→ Your goal: From the records below, print exactly the lines starting at the one containing "You are a GUI" and ending at the one containing "This screenshot has", ends included, and nothing else.

________

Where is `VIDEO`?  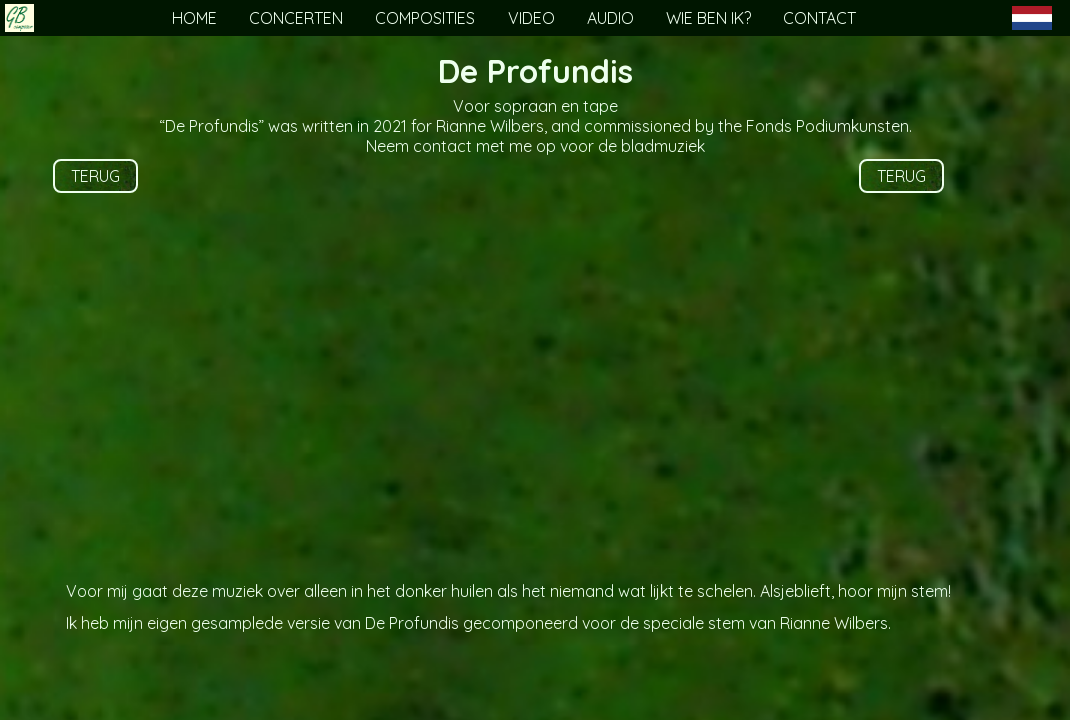 VIDEO is located at coordinates (531, 18).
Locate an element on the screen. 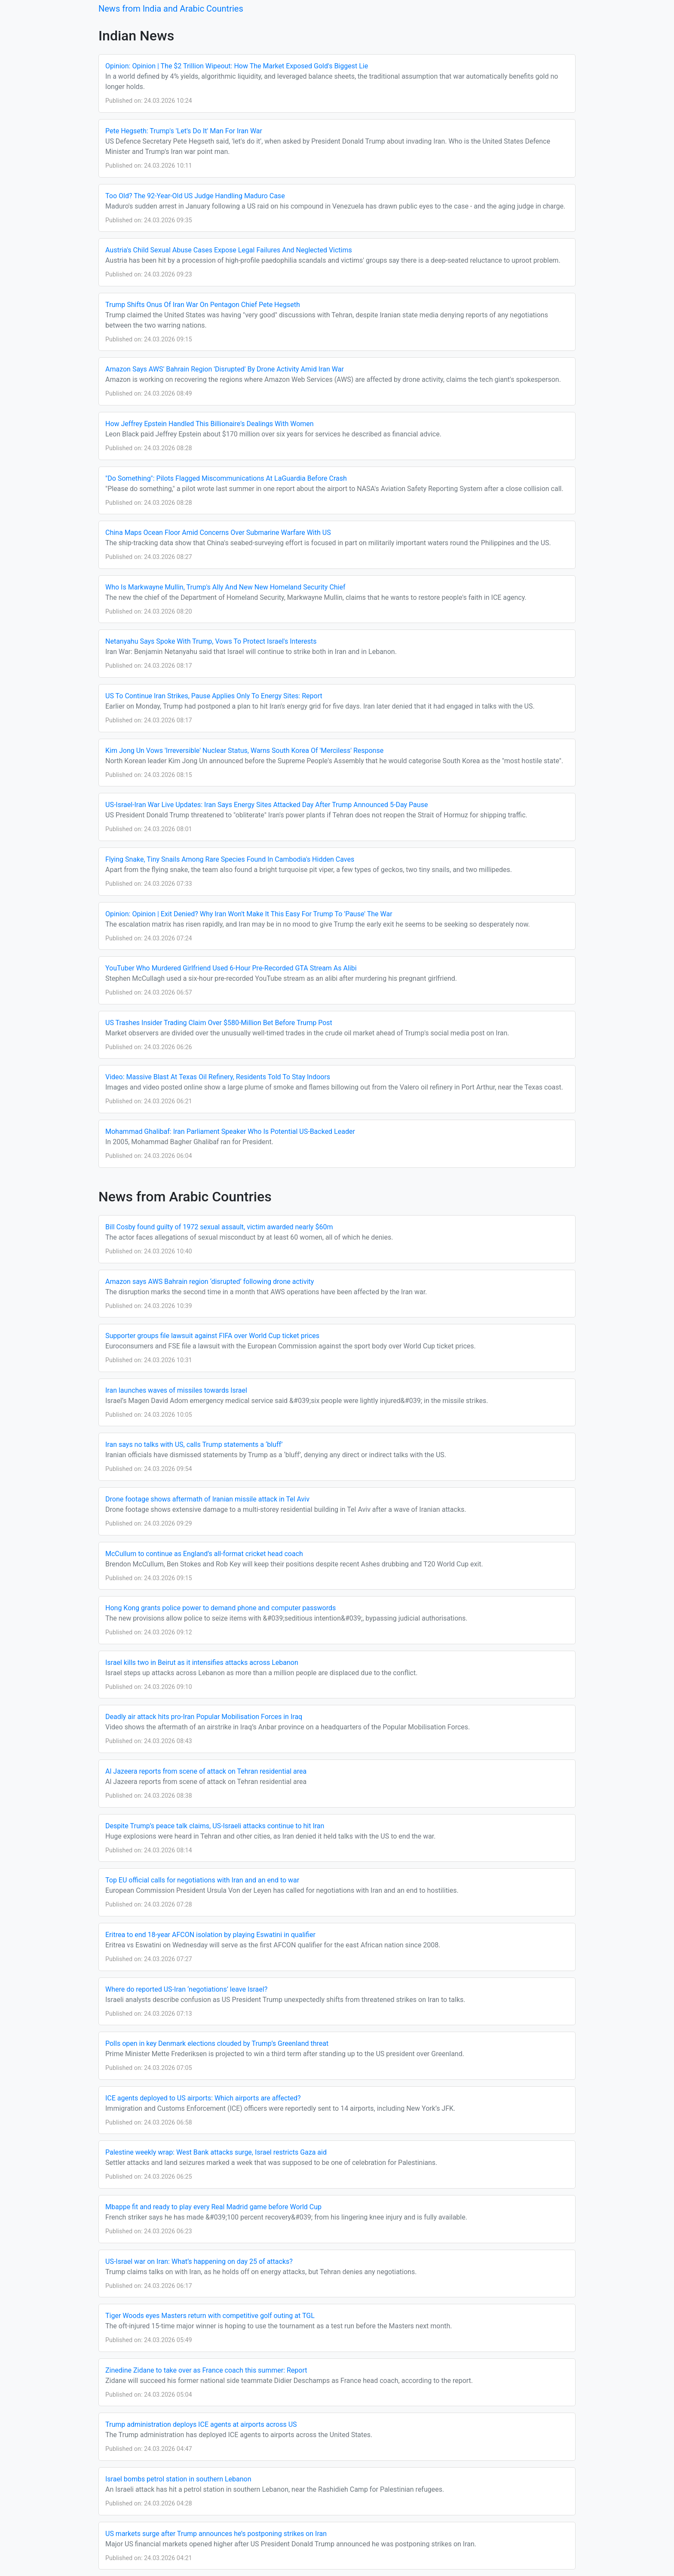  Amazon says AWS Bahrain region ‘disrupted’ following drone activity is located at coordinates (209, 1281).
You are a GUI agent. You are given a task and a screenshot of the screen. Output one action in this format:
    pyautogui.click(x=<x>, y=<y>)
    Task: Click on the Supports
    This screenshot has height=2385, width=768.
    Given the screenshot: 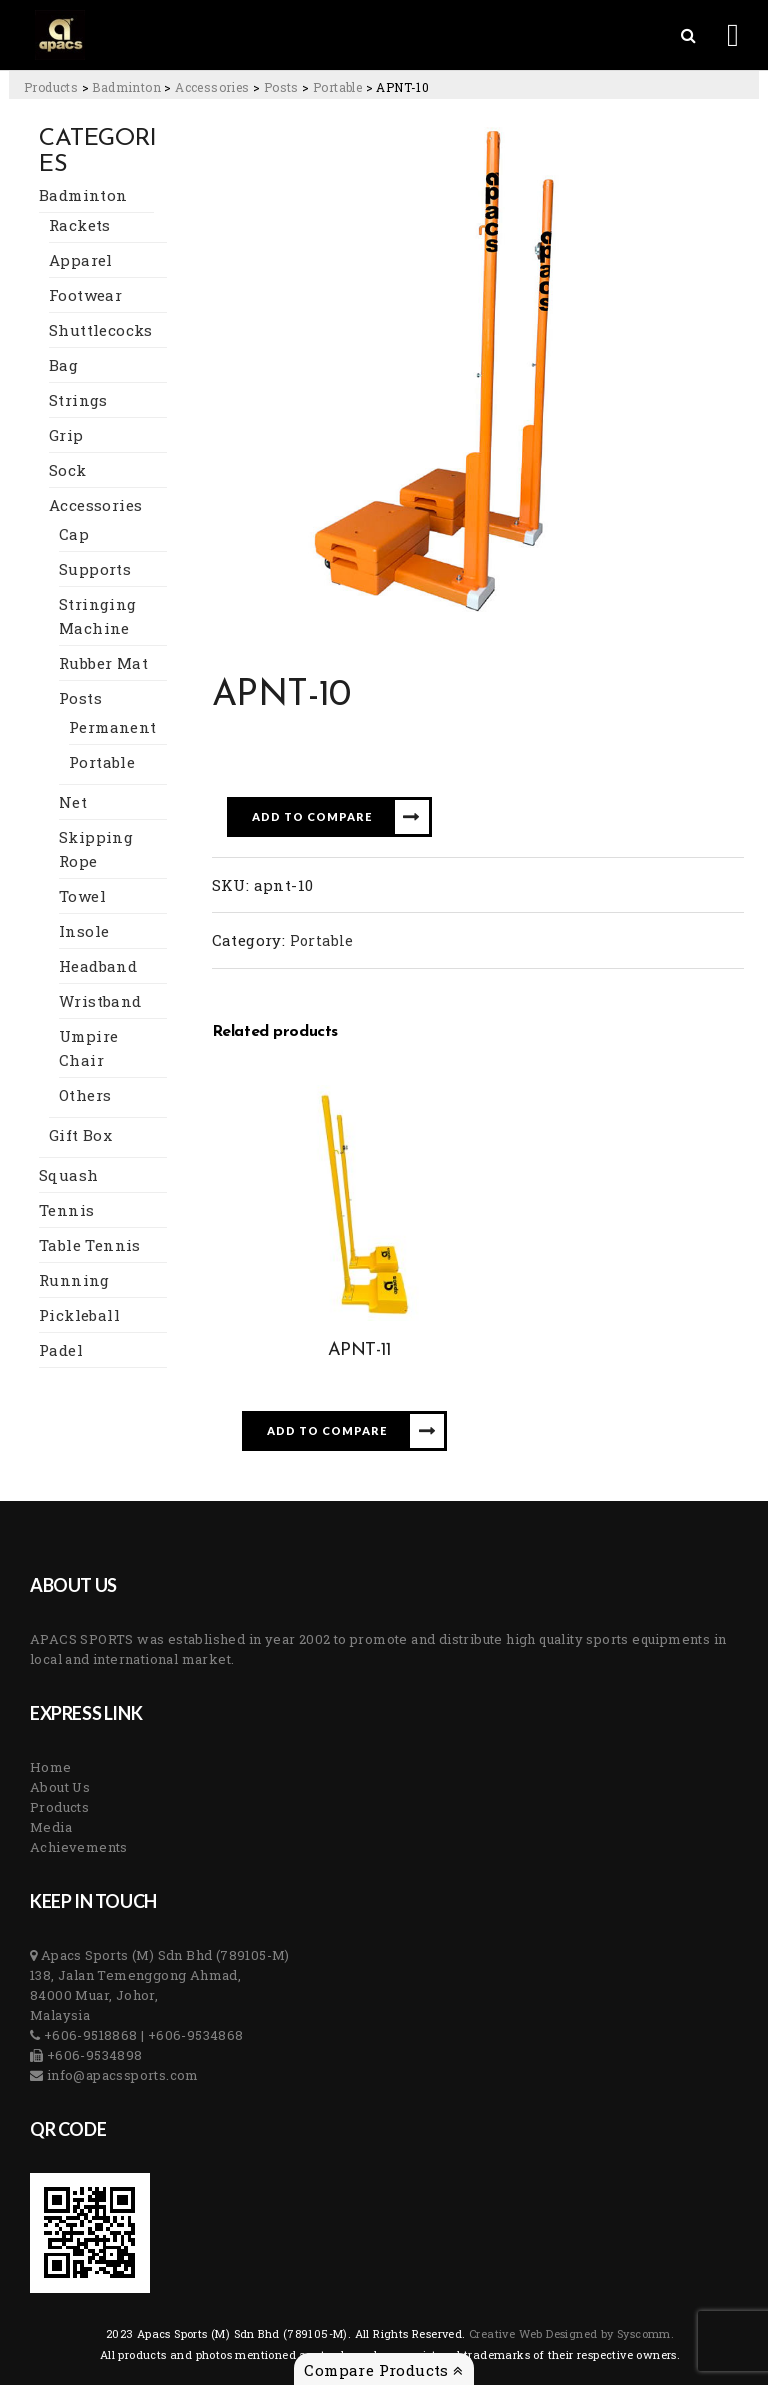 What is the action you would take?
    pyautogui.click(x=95, y=569)
    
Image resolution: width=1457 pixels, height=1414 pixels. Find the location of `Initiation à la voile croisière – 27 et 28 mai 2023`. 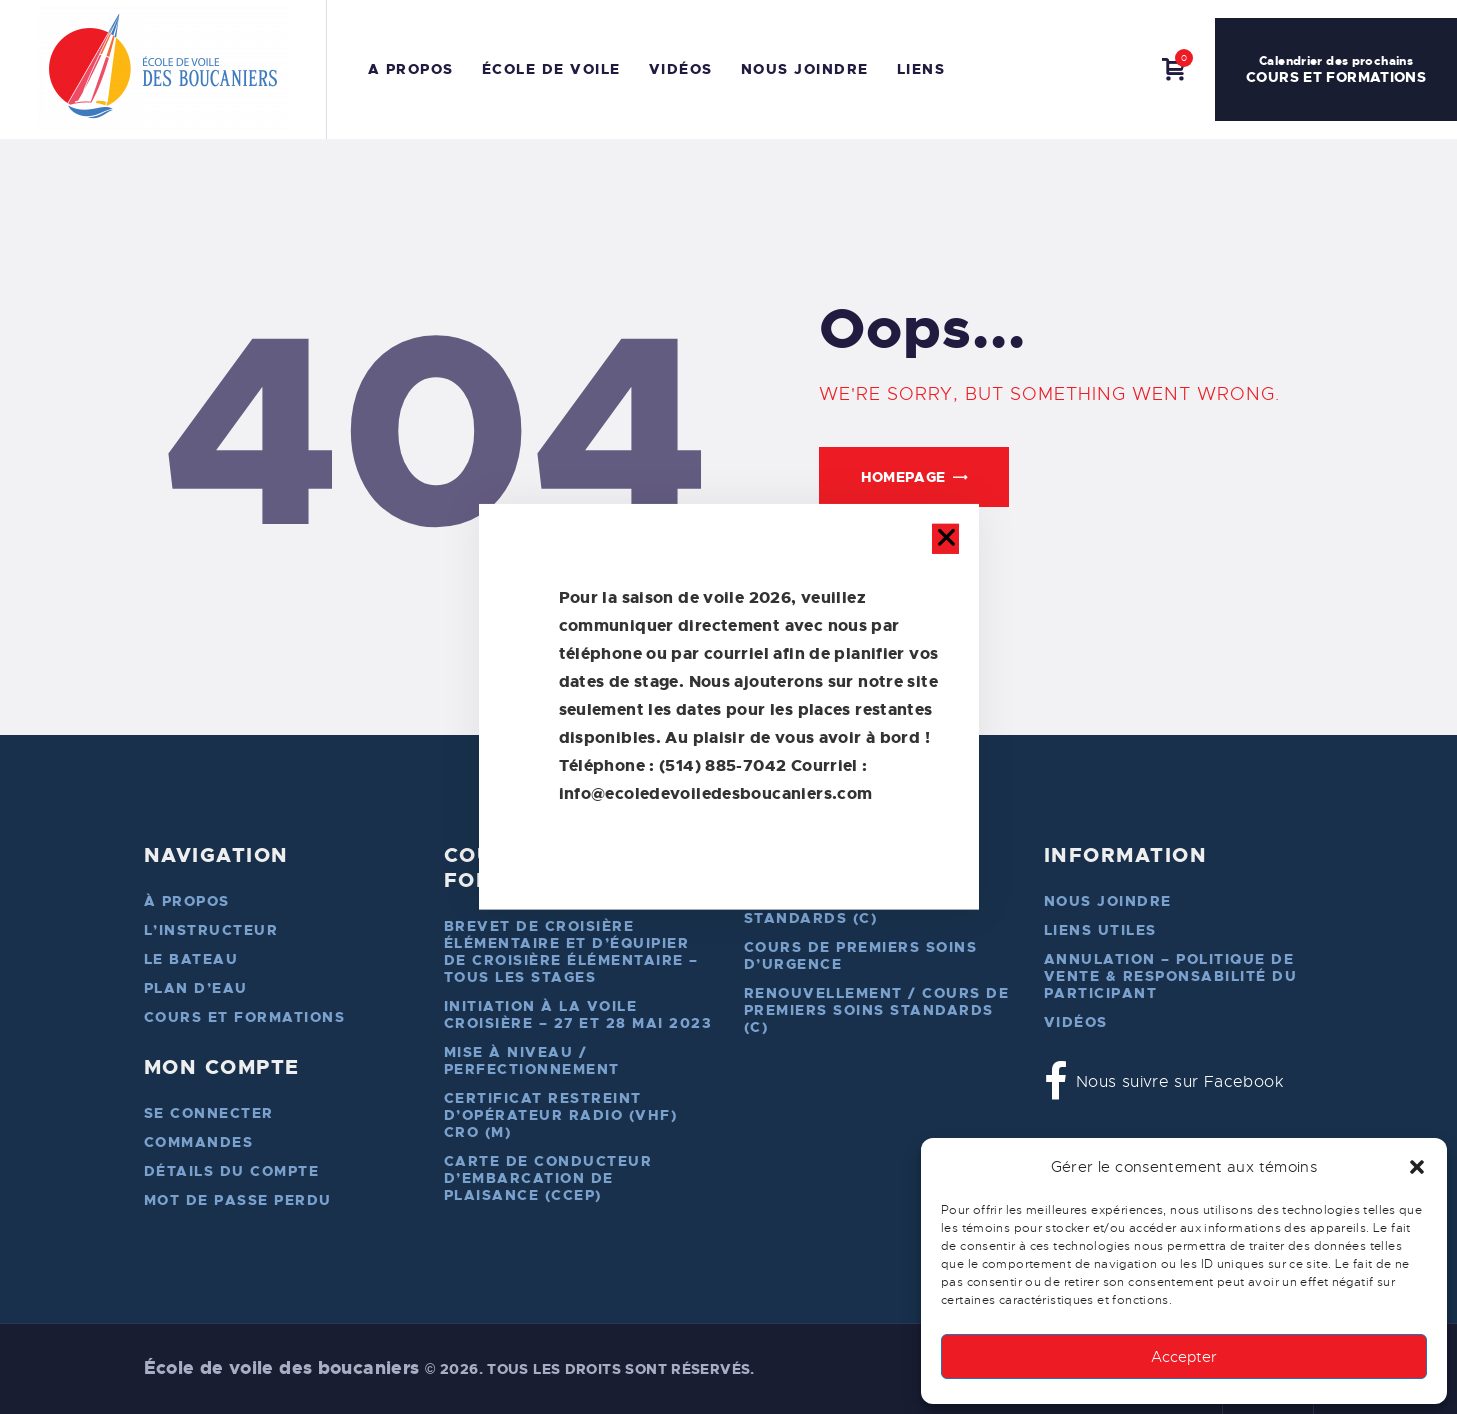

________

→ Result for this task:
You are a GUI agent. You are given a task and a screenshot of the screen. Output one action in this format:
    pyautogui.click(x=<x>, y=<y>)
    Task: Click on the Supports
    This screenshot has height=2385, width=768.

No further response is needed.